Millicent herself devoted her waking hours to accumulating information not only about the living but also about the dead—especially the Revere family, a subspecialty being china patterns of the various branches. No, Faith’s stumbling across a corpse or two and her ability to solve the crimes were not hot topics of conversation in the aisles of the Shop ’n Save or at the Minuteman Café, where most town business really took place.
Faith’s ringing of the alarm bell in the old belfry at the top of Belfry Hill, the bell rung on that famous day in that famous year and subsequently only for the death of presidents, the death of descendants of Aleford’s original settlers, and of course on Patriot’s Day for the reenactment of the battle—now, that was cause for discussion, even years later. A still-warm corpse lying in said belfry and a perpetrator possibily lurking in the high-bush blueberries that grew on the hill did not matter. Even the presence of Benjamin Fairchild, an infant in a Snugli at the time and a continuing local favorite—he, like his sister, was born in Aleford—did not affect the prevailing opinion that Faith should have had the presence of mind to think of an alternative. Someone from here would have.
Faith now got past the obstacle, studiously not looking in Millicent’s direction. The woman thought she knew everything going on in town.

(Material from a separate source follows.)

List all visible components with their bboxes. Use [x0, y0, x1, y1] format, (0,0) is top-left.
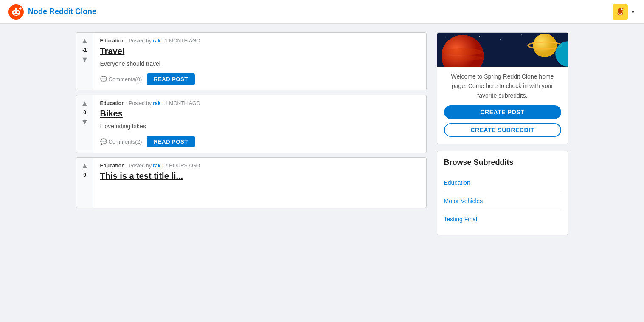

And she is right, Faith thought dismally. At least Millicent didn’t know where the minister’s wife was going this morni
ng, but she’d find out eventually if she thought it mattered. Faith carrying a basket was not up there with some of what Millicent had filed away in her Rolodex lobe, a genetic quirk. This store of fact and supposition posed considerable risk at times. There was such a thing as knowing more than was good for you, although Millicent herself would never cede the point.
There were no woods to pass through on the way to Sarah’s house, though Aleford abounded in arboreal conservation land. It was one of the draws realtors touted, besides the schools. The peace and quiet, too. Suburban serenity. Location, location, location. Certainly little was stirring on Main Street this morning. The commuters had left for work, school buses had discharged their cargo, and the power walkers were on the bike path.
No wolves, either. Except for the few squirrels chattering away on the green when she walked past, Faith didn’t expect to encounter any wildlife, despite the rumors that had surfaced once again of a coyote at the Aleford dump. She was almost certain the coyote was two-legged, male, and about fifteen years old, running with a pack of like-minded mammals.
The town did have raccoons, but they wouldn’t be about now. These bandits had become more than a nuisance, with untidy nocturnal forays into garages left open and curbside trash cans.
From the few specimens Faith had seen from her bedroom window, sizes seemed to run from much larger than a bread box to slightly smaller than a Winnebago, and they were taking the recycling endorsed by their cartoon relation, Ranger Rick, altogether too seriously. The ultimate indignity had occurred when a mother raccoon took shelter in Millicent Revere McKinley’s chimney, producing offspring before Millicent could get the animal-control officer from neighboring Byford—Aleford’s force being limited to bare essentials such as writing parking tickets. Millicent confided to Faith that she was tempted to light a fire and be done with it; the noise was driving her crazy, yet for once she was afraid of public opinion. “Some people could think I was being a mite cruel.” The officer from Byford—“when he finally took the trouble to show up”—was no help, she’d added bitterly, telling her the critters would leave eventually, which they did, but it was a very long “eventually.”